Volvió a casa con más reumatismos y menos dientes, pero también con ideas de conciliación que no se condecían con la "línea" del comunismo argentino, ni con la del ruso. En la cárcel pensó, rumió, ató cabos y, en 1947, nueve años antes del XX Congreso donde Khruschev denunció los crímenes de Stalin, renunció al Partido. Desde ese momentose convirtió en lo que la jerga partidaria denomina un "muerto civil" y se sumió en la más completa soledad hasta el fin de sus días, excepción hecha de un período, en los años cincuenta, cuando el entonces presidente de Bolivia, Hernán Siles Suazo, lo invitó a colaborar con la revolución del MNR.

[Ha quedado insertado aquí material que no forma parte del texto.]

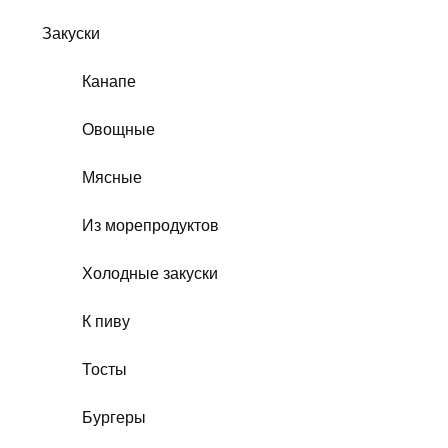
Закуски
Канапе
Овощные
Мясные
Из морепродуктов
Холодные закуски
К пиву
Тосты
Бургеры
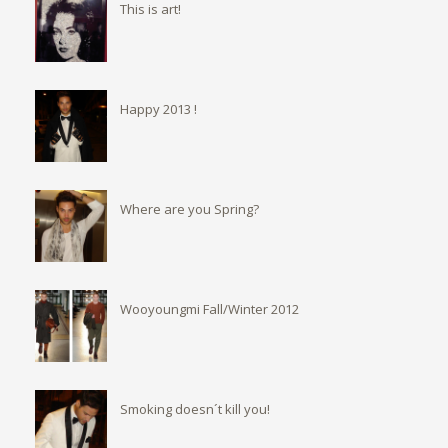
This is art!
Happy 2013 !
Where are you Spring?
Wooyoungmi Fall/Winter 2012
Smoking doesn´t kill you!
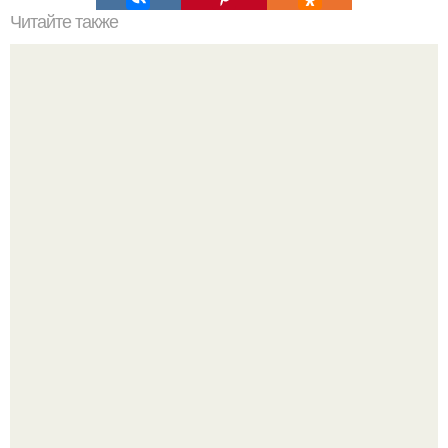
Читайте также
Самое тяжелое - это быть женщиной.
Напоминалка: привычка замечать хорошее даже в
самые серые дни - это не очередная сказка из книг по
саморазвитию.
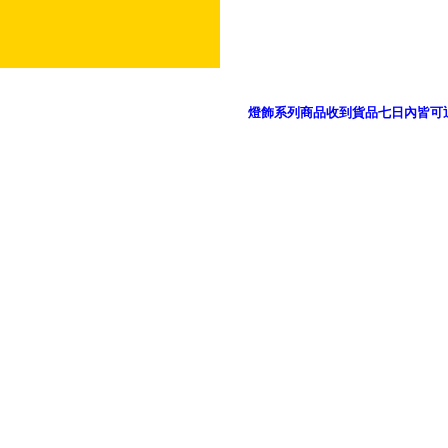
燈飾系列商品收到貨品七日內皆可
御品科技、YP燈飾網版權所有 c 2011 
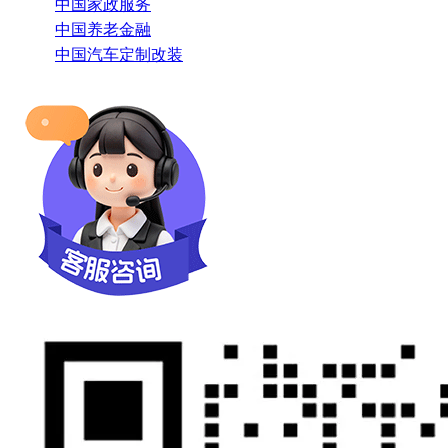
中国家政服务
中国养老金融
中国汽车定制改装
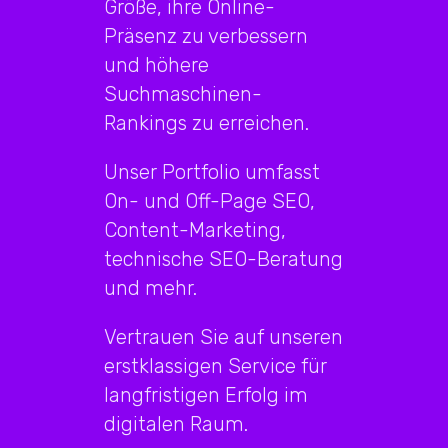
Größe, ihre Online-
Präsenz zu verbessern
und höhere
Suchmaschinen-
Rankings zu erreichen.
Unser Portfolio umfasst
On- und Off-Page SEO,
Content-Marketing,
technische SEO-Beratung
und mehr.
Vertrauen Sie auf unseren
erstklassigen Service für
langfristigen Erfolg im
digitalen Raum.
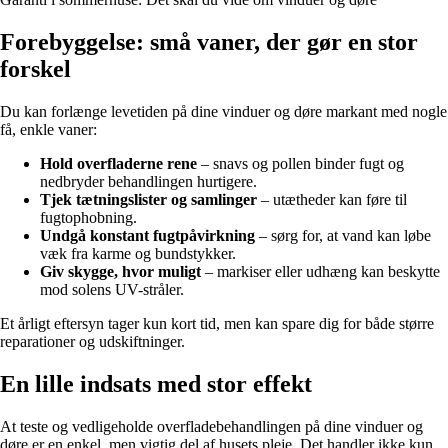
Forebyggelse: små vaner, der gør en stor
forskel
Du kan forlænge levetiden på dine vinduer og døre markant med nogle
få, enkle vaner:
Hold overfladerne rene
– snavs og pollen binder fugt og
nedbryder behandlingen hurtigere.
Tjek tætningslister og samlinger
– utætheder kan føre til
fugtophobning.
Undgå konstant fugtpåvirkning
– sørg for, at vand kan løbe
væk fra karme og bundstykker.
Giv skygge, hvor muligt
– markiser eller udhæng kan beskytte
mod solens UV-stråler.
Et årligt eftersyn tager kun kort tid, men kan spare dig for både større
reparationer og udskiftninger.
En lille indsats med stor effekt
At teste og vedligeholde overfladebehandlingen på dine vinduer og
døre er en enkel, men vigtig del af husets pleje. Det handler ikke kun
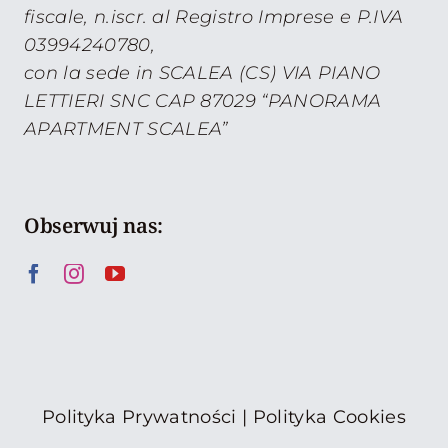
fiscale, n.iscr. al Registro Imprese e P.IVA
03994240780,
con la sede in SCALEA (CS) VIA PIANO
LETTIERI SNC CAP 87029 “PANORAMA
APARTMENT SCALEA”
Obserwuj nas:
Polityka Prywatności
|
Polityka Cookies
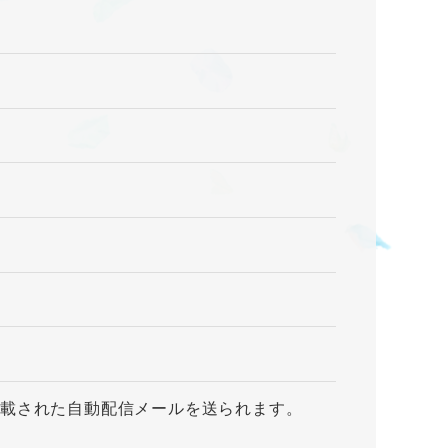
記載された自動配信メールを送られます。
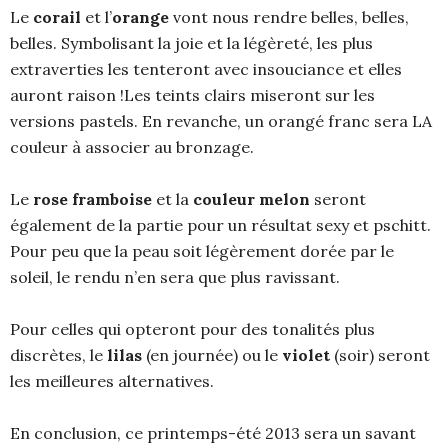
Le
corail
et l’
orange
vont nous rendre belles, belles,
belles. Symbolisant la joie et la légèreté, les plus
extraverties les tenteront avec insouciance et elles
auront raison !Les teints clairs miseront sur les
versions pastels. En revanche, un orangé franc sera LA
couleur à associer au bronzage.
Le
rose framboise
et la
couleur melon
seront
également de la partie pour un résultat sexy et pschitt.
Pour peu que la peau soit légèrement dorée par le
soleil, le rendu n’en sera que plus ravissant.
Pour celles qui opteront pour des tonalités plus
discrètes, le
lilas
(en journée) ou le
violet
(soir) seront
les meilleures alternatives.
En conclusion, ce printemps-été 2013 sera un savant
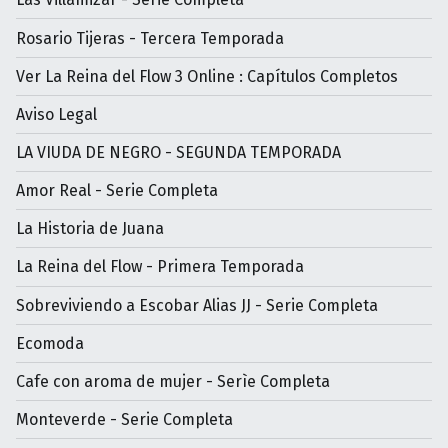
Rosario Tijeras - Tercera Temporada
Ver La Reina del Flow 3 Online : Capítulos Completos
Aviso Legal
LA VIUDA DE NEGRO - SEGUNDA TEMPORADA
Amor Real - Serie Completa
La Historia de Juana
La Reina del Flow - Primera Temporada
Sobreviviendo a Escobar Alias JJ - Serie Completa
Ecomoda
Cafe con aroma de mujer - Serìe Completa
Monteverde - Serie Completa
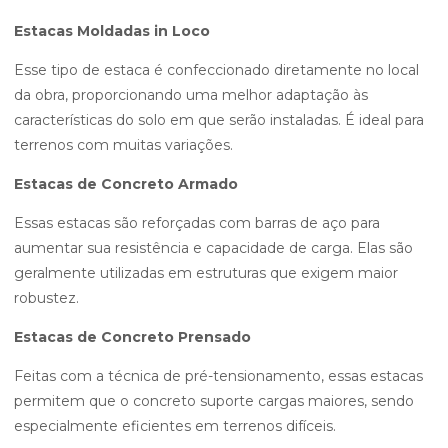
Estacas Moldadas in Loco
Esse tipo de estaca é confeccionado diretamente no local
da obra, proporcionando uma melhor adaptação às
características do solo em que serão instaladas. É ideal para
terrenos com muitas variações.
Estacas de Concreto Armado
Essas estacas são reforçadas com barras de aço para
aumentar sua resistência e capacidade de carga. Elas são
geralmente utilizadas em estruturas que exigem maior
robustez.
Estacas de Concreto Prensado
Feitas com a técnica de pré-tensionamento, essas estacas
permitem que o concreto suporte cargas maiores, sendo
especialmente eficientes em terrenos difíceis.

No he escrito este libro a partir de mi devoción filial. Aunque el cariño resulte perceptible, éste es un trabajo repleto de documentos no necesariamente aburridos, donde sólo me permito la primera persona para narrar viajes, búsquedas y esos hallazgos inesperados que surgen de repente, como guiados por una inteligencia benévola que nos diera una mano. Un día, por ejemplo, en Buenos Aires, un conocido historiador me preguntó qué estaba escribiendo. Se lo dije. "¡Ah! -me contestó con ojitos traviesos-. ¿No querés que te pase la ficha del FBI sobre tu padre y tu madre?". No creo ni en el destino ni en el azar, sino en una combinación de los dos, acaso generada por la energía que desplegamos para lograr un fin. Tampoco diría que me he lanzado a indagar en esta historia para aliviarme yo misma de una carga pesada. La existencia del camarada Carlos estuvo ligada a una de las mayores tragedias del siglo XX, que él vivió de modo absoluto, en la esperanza y en la desilusión. La he investigado por ella misma y no por mí, cerrando el círculo de un sentido que no debía permanecer abierto.